Why is APEX logging metrics for a 1/3 of the workers only?

Hi all,

I noticed after using APEX for a while that its execution plan only reports metrics for a third of the remote workers. This isn’t documented and it has consequences in terms of interpreting some of the metrics reported. For example, the number of episode per iteration is wrong while the number of steps sampled and trained are ok, all custom metrics are computed on this subset of workers, etc.

Is there a particular reason for reporting only 1/3 of the workers? Should this remain the default behavior or at least be configurable?

Thanks,
Thomas

Hey @thomaslecat , great question! :slight_smile:
The answer is in rllib/agents/dqn/apex.py (APEX’ execution plan), see below.
I’m guessing we did this to avoid collecting metrics from those workers that have a high epsilon (these are mostly acting randomly anyways).

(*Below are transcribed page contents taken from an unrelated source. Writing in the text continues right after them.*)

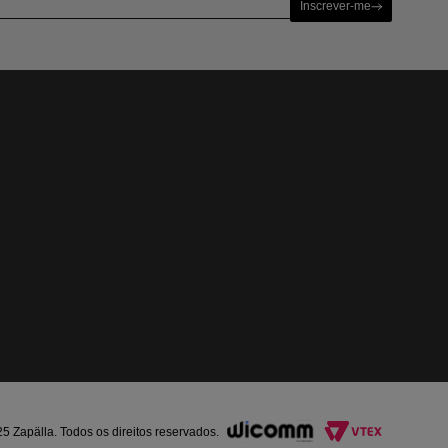
Inscrever-me
Zapälla. Todos os direitos reservados.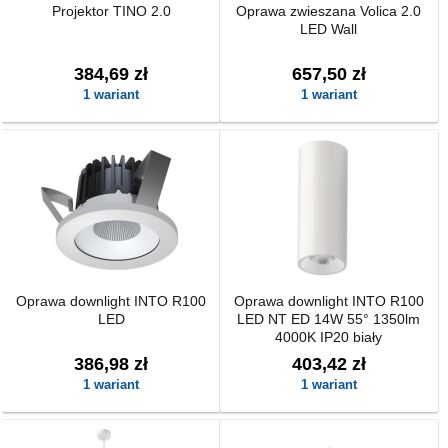
Projektor TINO 2.0
Oprawa zwieszana Volica 2.0
LED Wall
384,69 zł
657,50 zł
1 wariant
1 wariant
Oprawa downlight INTO R100
Oprawa downlight INTO R100
LED
LED NT ED 14W 55° 1350lm
4000K IP20 biały
386,98 zł
403,42 zł
1 wariant
1 wariant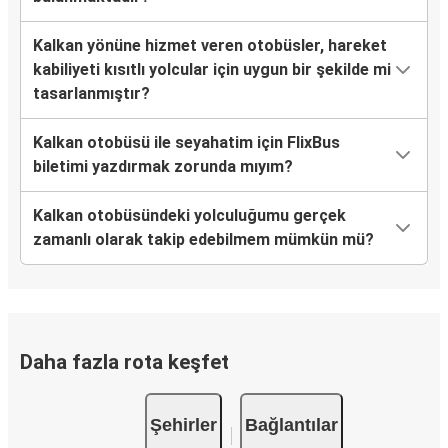
Kalkan
Kocaeli
Kalkan yönüne hizmet veren otobüsler, hareket
kabiliyeti kısıtlı yolcular için uygun bir şekilde mi
Muğla
tasarlanmıştır?
Kalkan
Kalkan otobüsü ile seyahatim için FlixBus
Kalkan
biletimi yazdırmak zorunda mıyım?
Kütahya
Kalkan otobüsündeki yolculuğumu gerçek
Konya
zamanlı olarak takip edebilmem mümkün mü?
Kalkan
Gebze
Kalkan
Daha fazla rota keşfet
Yatağan
Kalkan
Şehirler
Bağlantılar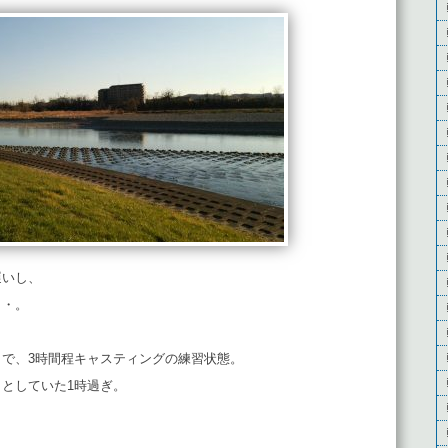
遅いし、
・・。
で、3時間程キャスティングの練習状態。
としていた1時過ぎ。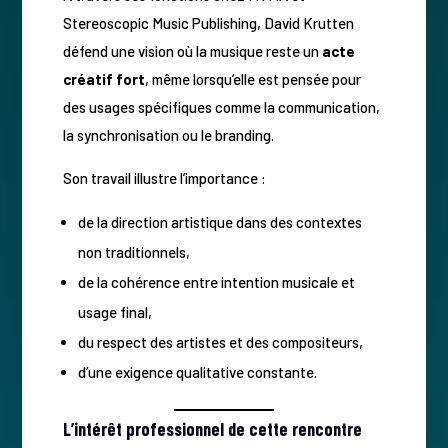
Stereoscopic Music Publishing, David Krutten
défend une vision où la musique reste un
acte
créatif fort
, même lorsqu’elle est pensée pour
des usages spécifiques comme la communication,
la synchronisation ou le branding.
Son travail illustre l’importance :
de la direction artistique dans des contextes
non traditionnels,
de la cohérence entre intention musicale et
usage final,
du respect des artistes et des compositeurs,
d’une exigence qualitative constante.
L’intérêt professionnel de cette rencontre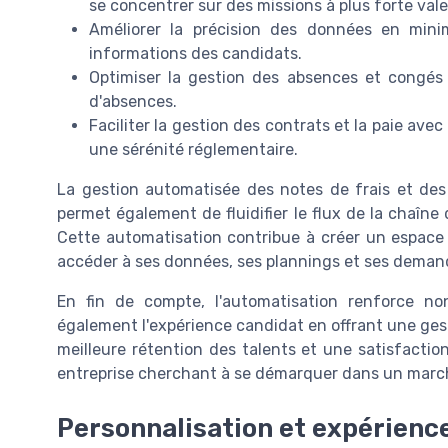
se concentrer sur des missions à plus forte vale
Améliorer la précision des données en mini
informations des candidats.
Optimiser la gestion des absences et congés
d'absences.
Faciliter la gestion des contrats et la paie avec
une sérénité réglementaire.
La gestion automatisée des notes de frais et des
permet également de fluidifier le flux de la chaîne
Cette automatisation contribue à créer un espace
accéder à ses données, ses plannings et ses deman
En fin de compte, l'automatisation renforce non
également l'expérience candidat en offrant une gesti
meilleure rétention des talents et une satisfactio
entreprise cherchant à se démarquer dans un marché
Personnalisation et expérienc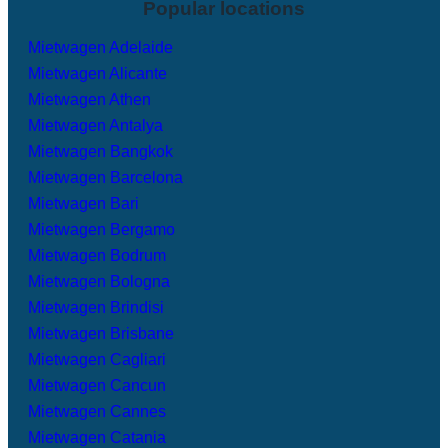
Popular locations
Mietwagen Adelaide
Mietwagen Alicante
Mietwagen Athen
Mietwagen Antalya
Mietwagen Bangkok
Mietwagen Barcelona
Mietwagen Bari
Mietwagen Bergamo
Mietwagen Bodrum
Mietwagen Bologna
Mietwagen Brindisi
Mietwagen Brisbane
Mietwagen Cagliari
Mietwagen Cancun
Mietwagen Cannes
Mietwagen Catania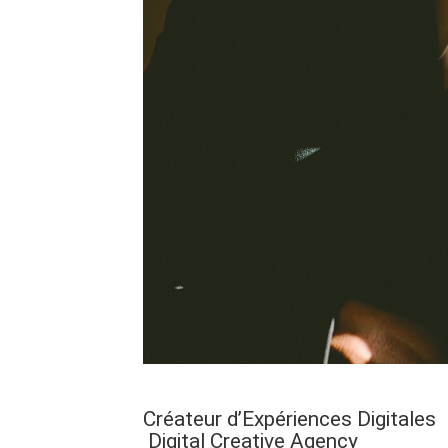
Créateur d’Expériences Digitales
Digital Creative Agency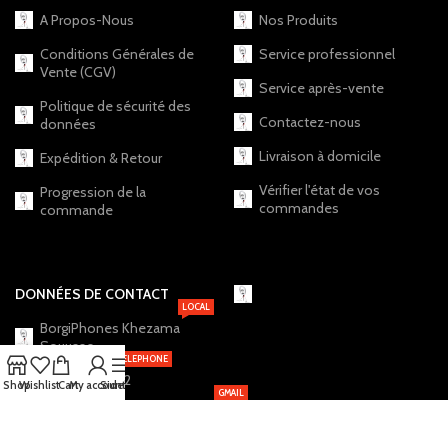
A Propos-Nous
Nos Produits
Conditions Générales de
Service professionnel
Vente (CGV)
Service après-vente
Politique de sécurité des
Contactez-nous
données
Livraison à domicile
Expédition & Retour
Vérifier l'état de vos
Progression de la
commandes
commande
DONNÉES DE CONTACT
LOCAL
BorgiPhones Khezama
Souusse
TELEPHONE
+216 20 12 19 22
Shop
Wishlist
Cart
My account
Sidebar
GMAIL
BorgiPhones.Shop@Gmail.com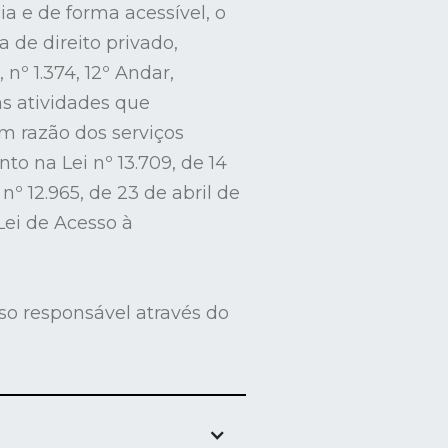
a e de forma acessível, o
ca de direito privado,
nº 1.374, 12º Andar,
 as atividades que
m razão dos serviços
o na Lei nº 13.709, de 14
º 12.965, de 23 de abril de
“Lei de Acesso à
so responsável através do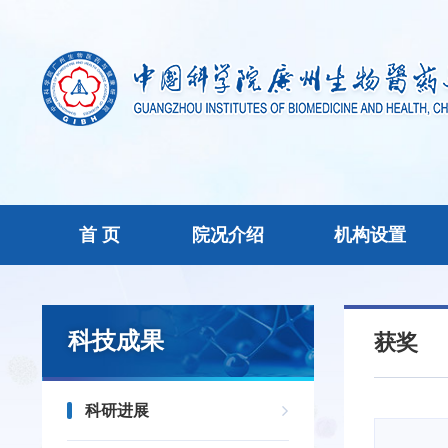
首 页
院况介绍
机构设置
科技成果
获奖
科研进展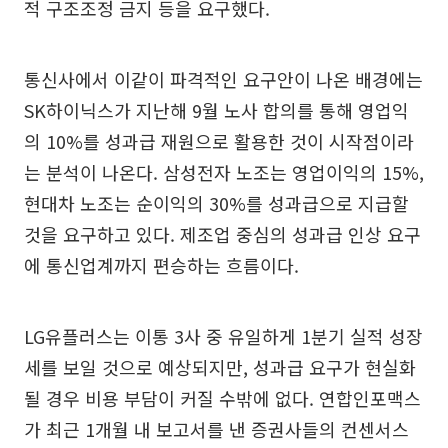
적 구조조정 금지 등을 요구했다.
통신사에서 이같이 파격적인 요구안이 나온 배경에는
SK하이닉스가 지난해 9월 노사 합의를 통해 영업익
의 10%를 성과급 재원으로 활용한 것이 시작점이라
는 분석이 나온다. 삼성전자 노조는 영업이익의 15%,
현대차 노조는 순이익의 30%를 성과급으로 지급할
것을 요구하고 있다. 제조업 중심의 성과급 인상 요구
에 통신업계까지 편승하는 흐름이다.
LG유플러스는 이통 3사 중 유일하게 1분기 실적 성장
세를 보일 것으로 예상되지만, 성과급 요구가 현실화
될 경우 비용 부담이 커질 수밖에 없다. 연합인포맥스
가 최근 1개월 내 보고서를 낸 증권사들의 컨센서스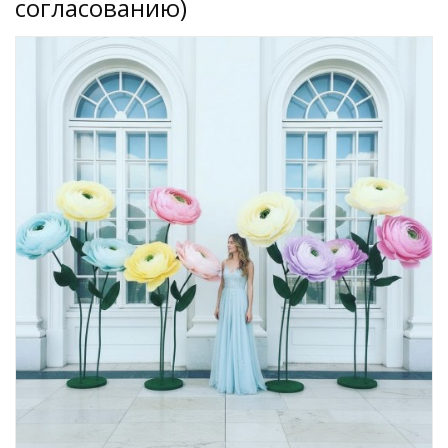
согласованию)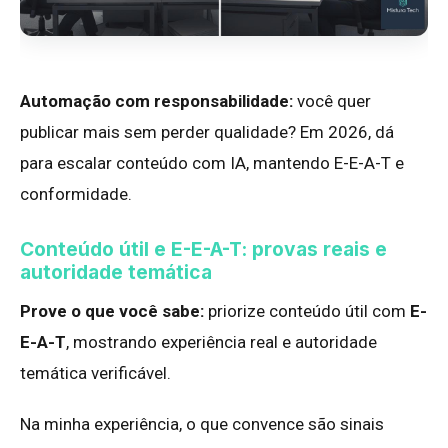
Automação com responsabilidade:
você quer
publicar mais sem perder qualidade? Em 2026, dá
para escalar conteúdo com IA, mantendo E-E-A-T e
conformidade.
Conteúdo útil e E-E-A-T: provas reais e
autoridade temática
Prove o que você sabe:
priorize conteúdo útil com
E-
E-A-T
, mostrando experiência real e autoridade
temática verificável.
Na minha experiência, o que convence são sinais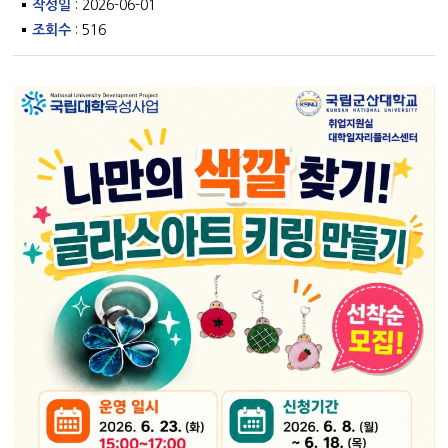
작성일
: 2026-06-01
조회수
: 516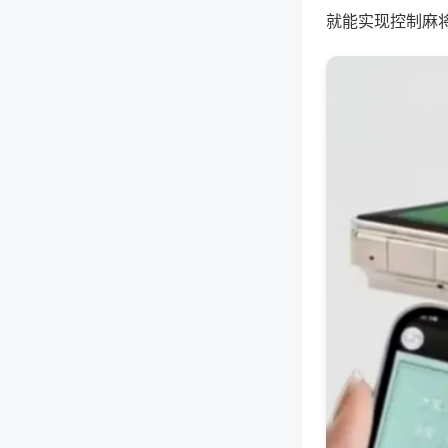
就能实现控制麻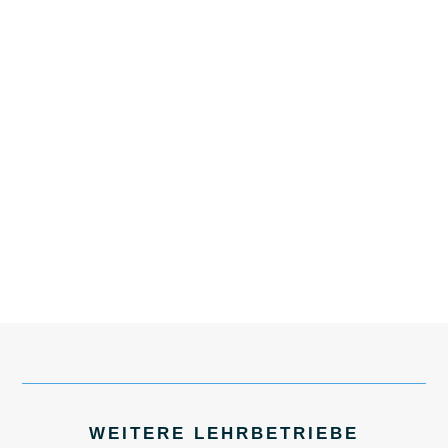
WEITERE LEHRBETRIEBE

APEX uses the PerWorkerEpsilonGreedy exploration component, which splits up (and pins) epsilon values per-worker.

    # Only report metrics from the workers with the lowest 1/3 of epsilons.
    selected_workers = workers.remote_workers()[
        -len(workers.remote_workers()) // 3:]

We should probably make this configurable. Also, I agree that it’s not optimal to have e.g. the number of episodes counted based on this cutoff.